[[ RECORDS FOR THE EXERCISE, beginning ]]

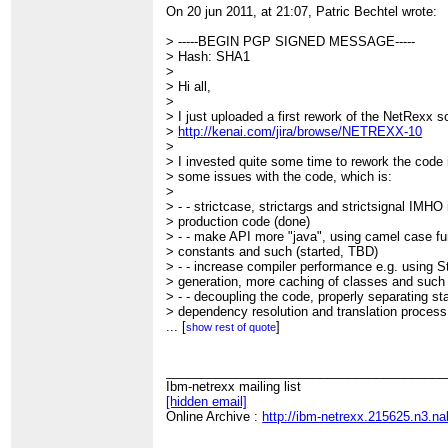
On 20 jun 2011, at 21:07, Patric Bechtel wrote:
> -----BEGIN PGP SIGNED MESSAGE-----
> Hash: SHA1
>
> Hi all,
>
> I just uploaded a first rework of the NetRexx s
>
http://kenai.com/jira/browse/NETREXX-10
>
> I invested quite some time to rework the code in
> some issues with the code, which is:
>
> - - strictcase, strictargs and strictsignal IMHO 
> production code (done)
> - - make API more "java", using camel case f
> constants and such (started, TBD)
> - - increase compiler performance e.g. using St
> generation, more caching of classes and such
> - - decoupling the code, properly separating st
> dependency resolution and translation process 
> be nice if we could put these into separate p
...
[
]
show rest of quote
> - - create external API to enable efficient ant 
> one into NetRexxC.jar?), reusing caches etc 
> - - start implementing some low hanging target
________________________________________
> this should start *after* being done with the ab
Ibm-netrexx mailing list
> over collections, annotations, transparent Big
[hidden email]
>
Online Archive :
http://ibm-netrexx.215625.n3.n
> If we can agree upon this, I could create the t
> issues, so detail discussions can go on in JIR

[[ RECORDS FOR THE EXERCISE, end ]]

*WORK TO COMPLETE*. The line with "annotations, transparent Big" through the last line of the entries above: output exactly those lines and nothing else.

*YOUR SOLUTION*.
> over collections, annotations, transparent Big
[hidden email]
>
Online Archive :
http://ibm-netrexx.215625.n3.n
> If we can agree upon this, I could create the t
> issues, so detail discussions can go on in JIR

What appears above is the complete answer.